While it is too early to say how John McCain’s endorsement of George W. Bush will affect the presidential race, it is clear that a Bush-McCain ticket tests very strongly. Bush is currently in a statistical dead-heat with Al Gore (leading among registered voters 46%-45%). But with McCain as the vice-presidential nominee, the GOP ticket beats a hypothetical Gore-Bill Bradley pairing by nearly ten points (49%-39%), according to two separate Pew Research Center surveys conducted April 27-May 7, and May 2-May 6, 2000. Full results will be made available Thursday, May 11.

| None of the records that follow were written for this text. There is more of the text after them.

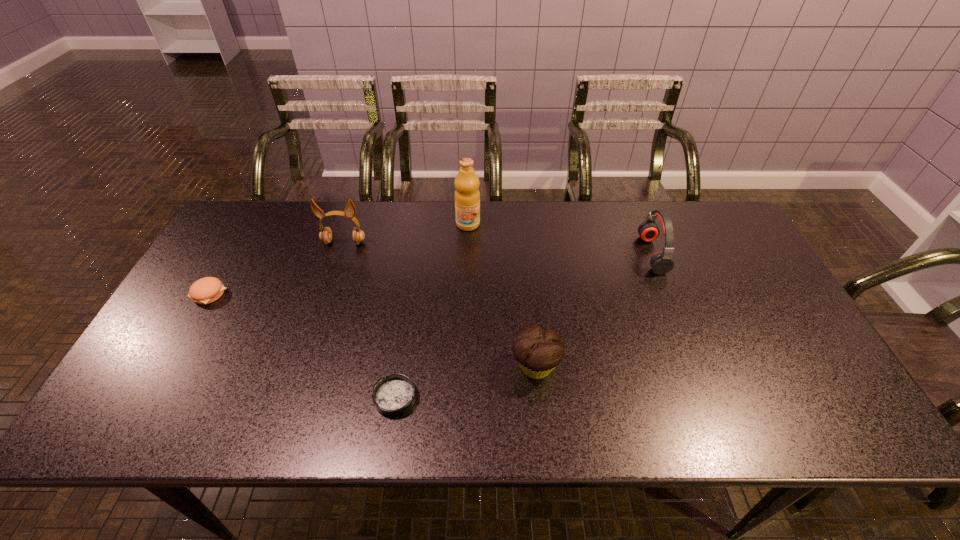 Locate an element on the screen. vacant area that lies between the fruit juice and the fifth object from right to left is located at coordinates (406, 233).

You are a GUI agent. You are given a task and a screenshot of the screen. Output one action in this format:
    pyautogui.click(x=<x>, y=<y>)
    Task: Click on the vacant point located between the shorter earphone and the second object from right to left
    The width and height of the screenshot is (960, 540).
    Given the screenshot: What is the action you would take?
    pyautogui.click(x=594, y=310)

Locate an element on the screen. The height and width of the screenshot is (540, 960). free area in between the left earphone and the farthest object is located at coordinates (406, 233).

The height and width of the screenshot is (540, 960). What are the coordinates of `free space that is in between the second object from left to right and the third shortest object` in the screenshot? It's located at (440, 305).

I want to click on blank region between the leftmost object and the third tallest object, so click(431, 274).

Identify the location of free space between the fifth object from right to left and the fourth object from right to left. The width and height of the screenshot is (960, 540). (370, 320).

The image size is (960, 540). In order to click on vacant area that lies between the muffin and the fifth object from right to left in this screenshot , I will do `click(440, 305)`.

Find the location of a particular element. free point between the third object from right to left and the muffin is located at coordinates (502, 295).

Select which object is the second closest to the fourth tallest object. Please provide its 2D coordinates. Your answer should be formatted as a tuple, i.e. [(x, y)], where the tuple contains the x and y coordinates of a point satisfying the conditions above.

[(661, 263)]

Find the location of a particular element. object that is the third closest to the second object from right to left is located at coordinates (467, 196). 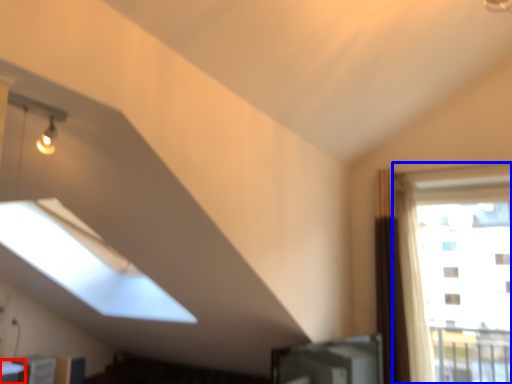 Question: Which object is closer to the camera taking this photo, table (highlighted by a red box) or window (highlighted by a blue box)?

Choices:
 (A) table
 (B) window

Answer: (A) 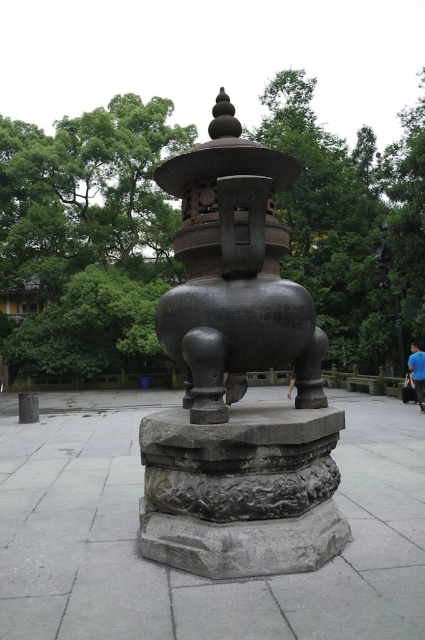 Question: Can you confirm if bronze textured censer at center is positioned to the left of blue fabric person at lower right?

Choices:
 (A) yes
 (B) no

Answer: (A)

Question: Can you confirm if bronze textured censer at center is thinner than blue fabric person at lower right?

Choices:
 (A) no
 (B) yes

Answer: (A)

Question: Which object appears farthest from the camera in this image?

Choices:
 (A) blue fabric person at lower right
 (B) bronze textured censer at center

Answer: (A)

Question: Is bronze textured censer at center closer to the viewer compared to blue fabric person at lower right?

Choices:
 (A) yes
 (B) no

Answer: (A)

Question: Among these objects, which one is farthest from the camera?

Choices:
 (A) blue fabric person at lower right
 (B) bronze textured censer at center

Answer: (A) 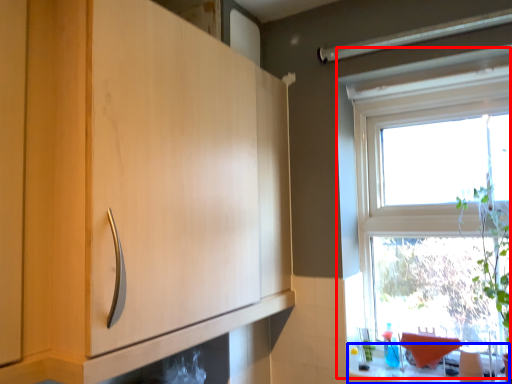 Question: Which object is closer to the camera taking this photo, window (highlighted by a red box) or counter top (highlighted by a blue box)?

Choices:
 (A) window
 (B) counter top

Answer: (B) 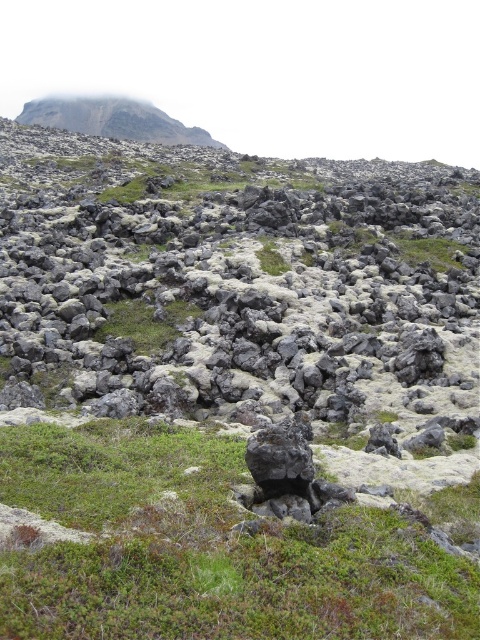 Question: Does rugged stone hillside at upper left appear under green grassy at center?

Choices:
 (A) yes
 (B) no

Answer: (B)

Question: Among these points, which one is nearest to the camera?

Choices:
 (A) (155, 323)
 (B) (167, 138)

Answer: (A)

Question: Does rugged stone hillside at upper left appear over green grassy at center?

Choices:
 (A) no
 (B) yes

Answer: (B)

Question: Which of the following is the farthest from the observer?

Choices:
 (A) green grassy at center
 (B) rugged stone hillside at upper left

Answer: (B)

Question: Can you confirm if rugged stone hillside at upper left is positioned to the right of green grassy at center?

Choices:
 (A) yes
 (B) no

Answer: (B) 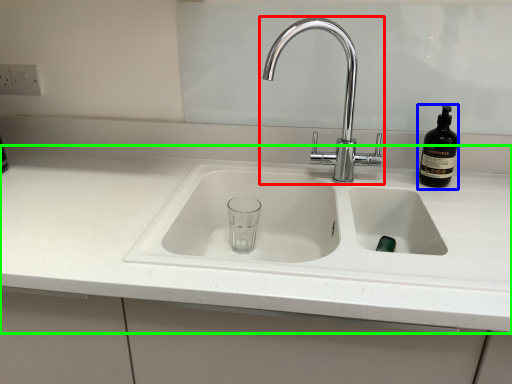 Question: Which object is positioned closest to tap (highlighted by a red box)? Select from bottle (highlighted by a blue box) and countertop (highlighted by a green box).

Choices:
 (A) bottle
 (B) countertop

Answer: (A) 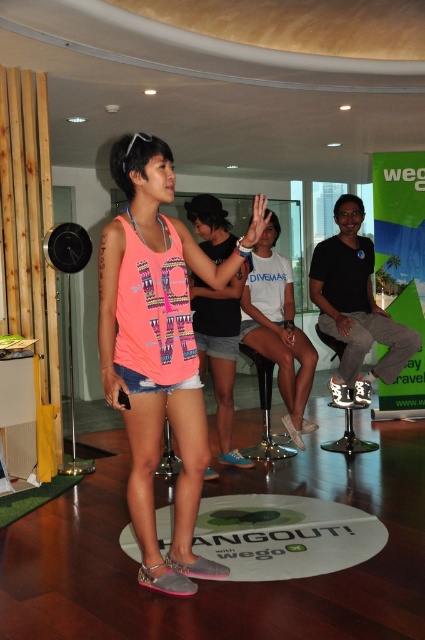 Question: Estimate the real-world distances between objects in this image. Which object is farther from the white rubber mat at center?

Choices:
 (A) neon pink fabric tank top at center
 (B) metallic silver stool at center

Answer: (B)

Question: In this image, where is white matte t-shirt at center located relative to pink fabric tank top at center?

Choices:
 (A) left
 (B) right

Answer: (B)

Question: Among these points, which one is nearest to the camera?

Choices:
 (A) (170, 522)
 (B) (303, 352)
 (C) (164, 161)

Answer: (C)

Question: Which point is closer to the camera?

Choices:
 (A) metallic silver stool at center
 (B) white matte t-shirt at center
 (C) white rubber mat at center

Answer: (C)

Question: Can you confirm if neon pink fabric tank top at center is positioned to the left of white matte t-shirt at center?

Choices:
 (A) yes
 (B) no

Answer: (A)

Question: In this image, where is white rubber mat at center located relative to pink fabric tank top at center?

Choices:
 (A) below
 (B) above

Answer: (A) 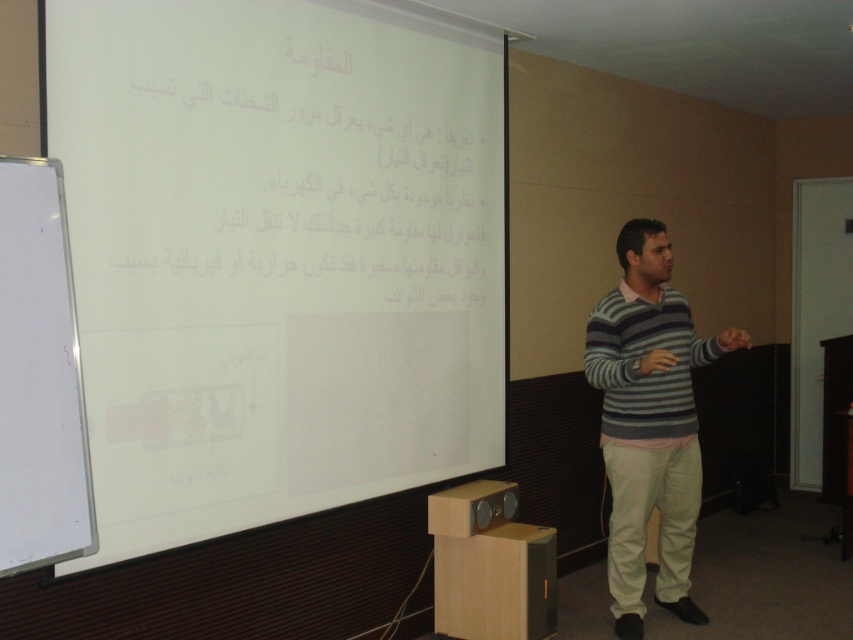 You are standing in the classroom facing the projection screen. There are two points marked on the whiteboard to your left. One is at coordinate point (643, 285) and the other is at point (57, 330). Which point is closer to you?

Point (57, 330) is closer to you since it is in front of point (643, 285).

You are a student sitting in the classroom. You notice the striped sweater at center and the whiteboard at left. Which object is taller?

The striped sweater at center is much taller than the whiteboard at left.

You are a student in the classroom. You notice a point at coordinates [648,422]. Where is this point located on the man?

The point at coordinates [648,422] is located on the striped sweater at center. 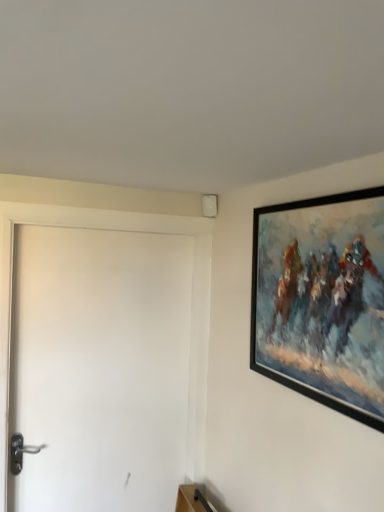 Question: From the image's perspective, would you say white matte door at left is positioned over black matte picture frame at upper right?

Choices:
 (A) no
 (B) yes

Answer: (A)

Question: Is white matte door at left touching black matte picture frame at upper right?

Choices:
 (A) no
 (B) yes

Answer: (A)

Question: Is white matte door at left wider than black matte picture frame at upper right?

Choices:
 (A) no
 (B) yes

Answer: (B)

Question: Is white matte door at left surrounding black matte picture frame at upper right?

Choices:
 (A) yes
 (B) no

Answer: (B)

Question: Does white matte door at left appear on the left side of black matte picture frame at upper right?

Choices:
 (A) no
 (B) yes

Answer: (B)

Question: Is white matte door at left far away from black matte picture frame at upper right?

Choices:
 (A) no
 (B) yes

Answer: (A)

Question: Is white matte door at left completely or partially inside black matte picture frame at upper right?

Choices:
 (A) no
 (B) yes

Answer: (A)

Question: Is black matte picture frame at upper right positioned far away from white matte door at left?

Choices:
 (A) no
 (B) yes

Answer: (A)

Question: Is black matte picture frame at upper right at the right side of white matte door at left?

Choices:
 (A) no
 (B) yes

Answer: (B)

Question: Does black matte picture frame at upper right have a lesser height compared to white matte door at left?

Choices:
 (A) no
 (B) yes

Answer: (B)

Question: From a real-world perspective, is black matte picture frame at upper right physically below white matte door at left?

Choices:
 (A) yes
 (B) no

Answer: (B)

Question: Could you tell me if black matte picture frame at upper right is turned towards white matte door at left?

Choices:
 (A) no
 (B) yes

Answer: (A)

Question: Considering the positions of white matte door at left and black matte picture frame at upper right in the image, is white matte door at left wider or thinner than black matte picture frame at upper right?

Choices:
 (A) wide
 (B) thin

Answer: (A) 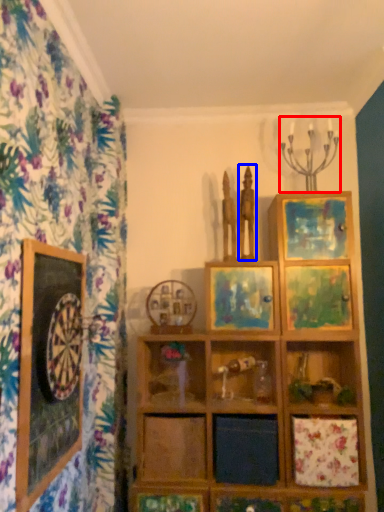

McCain has repeatedly said he would not accept the vice-presidential nod (and reiterated that in Pittsburgh today), but a Bush-McCain ticket would give Republicans a leg up with several key demographic groups. With McCain on board, women, senior citizens and those on the West coast shift their allegiances. While they prefer Gore in a head-to-head match-up, they opt for Bush when McCain is part of the package. The shift among seniors is especially striking: they choose Gore over Bush (49%-40%), but opt for Bush/McCain over Gore/Bradley 48%-37%.
Independents break narrowly for Bush under either scenario. 3However, Gore loses some Democrats with McCain on the GOP ticket: 79% of Democrats remain loyal to the vice president, vs. 90% of Republicans who would vote for Bush and McCain.